So the difficulty is to understand what is and a mind cannot understand what is, if it is distracted, if it is seeking something other than what is, if it is trying to transform what is into something else. Is not our whole education based on that? Are not our religious conceptions and formulae rooted in that? You are this and you must become that, you are greedy and you must become non-greedy, and therefore strive, strain and struggle to become that. But, if you understood what is, there is no striving. If you are greedy and if you really understood what greed is, then there is no becoming non-greedy. But to understand what greed is you have to give your whole attention, you have to be significantly aware of its extensional values. We won't understand as long as we are striving to change what is into something which is more desirable.
Take a very simple example. If one is stupid and one tries to become clever, can one become clever?

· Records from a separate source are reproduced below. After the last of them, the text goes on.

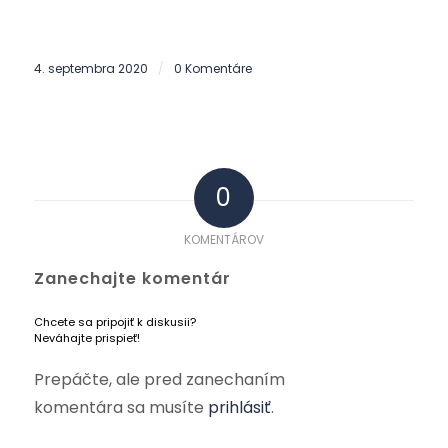
4. septembra 2020
0 Komentáre
/
0
KOMENTÁROV
Zanechajte komentár
Chcete sa pripojiť k diskusii?
Neváhajte prispieť!
Prepáčte, ale pred zanechaním
komentára sa musíte
prihlásiť
.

You would say `yes', yet can one become clever by passing examinations, by studying and acquiring knowledge and sharpening one's mind? Surely not. That person is still stupid. Greed can never become non-greed. Only when greed, stupidity, etc., cease, is there virtue, intelligence, a state in which there is no greed, no stupidity. Only when I know that I am stupid, will I begin to have intelligence. But, merely to strive after cleverness is not intelligence. Do you need to make an effort in order to understand what is? You make an effort only when you are distracted. Our whole tendency, educationally, spiritually, socially is based on transforming what is into something other than what is. We have spent our days and our energies in transforming what is without understanding what is. Is it not extraordinary, if we look at it in that way? How can you transform anything without understanding what is? To understand what is. surely you must not suppress it, you must not control it, but merely look at it without condemnation or justification. Surely, suppression or discipline do not bring understanding. They only distract from what is. Whereas, if we spent all that energy which we now waste by striving to change what is, in understanding what is, we would find an extraordinary transformation, which is not the result of effort, but the result of understanding. Understanding comes only when there is no effort, when there is a stillness, and when there is no striving to be other than what is.

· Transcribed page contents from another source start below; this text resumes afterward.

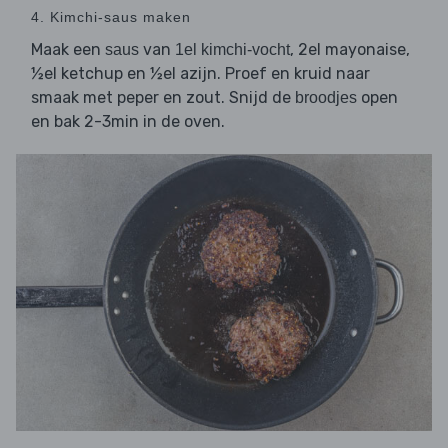
4. Kimchi-saus maken
Maak een
van
, 2el mayonaise,
saus
1el kimchi-vocht
½el ketchup en ½el azijn. Proef en kruid naar
smaak met peper en zout. Snijd de
open
broodjes
en bak 2-3min in de oven.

Question: What is the difference between introspection and awareness?
Krishnamurti: Introspection begins when there is the desire to change the self. I introspect myself in order to transform, modify, change myself into something. That is why we look into ourselves. I am unhappy and I look into myself to find the cause of unhappiness. To introspect is to look into oneself, to change oneself, to modify oneself according to environmental and religious demands. What happens in that process? In that process there is condemnation. I do not like this and I must become that. I am greedy and I must change to be non-greedy. I am angry and I must become peaceful. By that strife you begin to modify. But the effort becomes tyrannic, does it not? This introspection leads nowhere. Have you tried to become introspective? Is there not a continuity in introspection and therefore a bondage? Every experience is translated according to the pattern of the self, which is always examining, translating, interpreting, putting away things which it does not like and accepting things which it wants. So, introspection is a constant struggle to change what is, whereas awareness is the recognition of what is and therefore the understanding of what is. You cannot recognize or understand something when you condemn it. You can understand only when you are observant, when you are not dissecting or pulling apart to see what is. It is only when you are quiet that what is begins to unfold.

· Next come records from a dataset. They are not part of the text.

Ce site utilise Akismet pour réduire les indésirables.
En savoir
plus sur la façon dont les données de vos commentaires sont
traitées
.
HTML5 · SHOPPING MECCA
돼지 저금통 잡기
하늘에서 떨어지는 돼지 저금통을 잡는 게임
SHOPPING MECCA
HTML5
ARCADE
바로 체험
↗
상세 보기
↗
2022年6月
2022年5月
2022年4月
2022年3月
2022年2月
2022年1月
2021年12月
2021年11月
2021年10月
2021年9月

Let us take an example and I hope I can make it clearer. When the man of introspection, is aware that he is greedy, what is his reaction? It is one of condemnation, is it not? Or it may be a denial or a justification. He wants to change it, that is, to change the quality of greed which is painful or pleasant. He either identifies himself with it and therefore pursues it or he denies it and puts it aside. Therefore the reaction is always one of justification, condemnation or identification because he is always translating what is in terms of becoming. This is what we are doing in our daily life, and we are spending our life in this constant transformation of what is, that is, we are striving to be free from greed and still we are greedy, we are confused and weary. After all, the action of a man of introspection is residual, his action springs always from the residue of yesterday, whereas for the man of awareness there is no residual response. He is simply aware, which means, he is not translating, not condemning, not justifying and not identifying himself with anything and therefore his response is non-residual, it is spontaneous. So, there is a great deal of difference between residual response and awareness, the one is a becoming and therefore a constant strife, and the other is being aware of what is and therefore understanding what is and going above and beyond what is, which the introspector can never do.
So, if you really go into it very deeply you will see the extraordinary creative quality of being aware and the destructive quality of introspection. The man of introspection, the introvert, which is unfortunately, a psychoanalytical phrase, is a man who is concerned with changing what is and he can never be creative. He is only concerned with improving himself and he can never be free. He is only moving within the fortress of his own desires and therefore he can never find reality. He is never happy. Reality will shun him because he is immersed in the idea of becoming righteous. You know that a respectable man, a righteous man, is a curse, which does not mean that the sinner is not also a curse. But at least the sinner is aware and is inquiring and therefore there is a possibility that he will see more than the man who is respectable in his enclosure. Whereas a man of awareness understands directly what is, and in that understanding of what is, there is an extraordinary transformation, an instantaneous transformation, which is creation.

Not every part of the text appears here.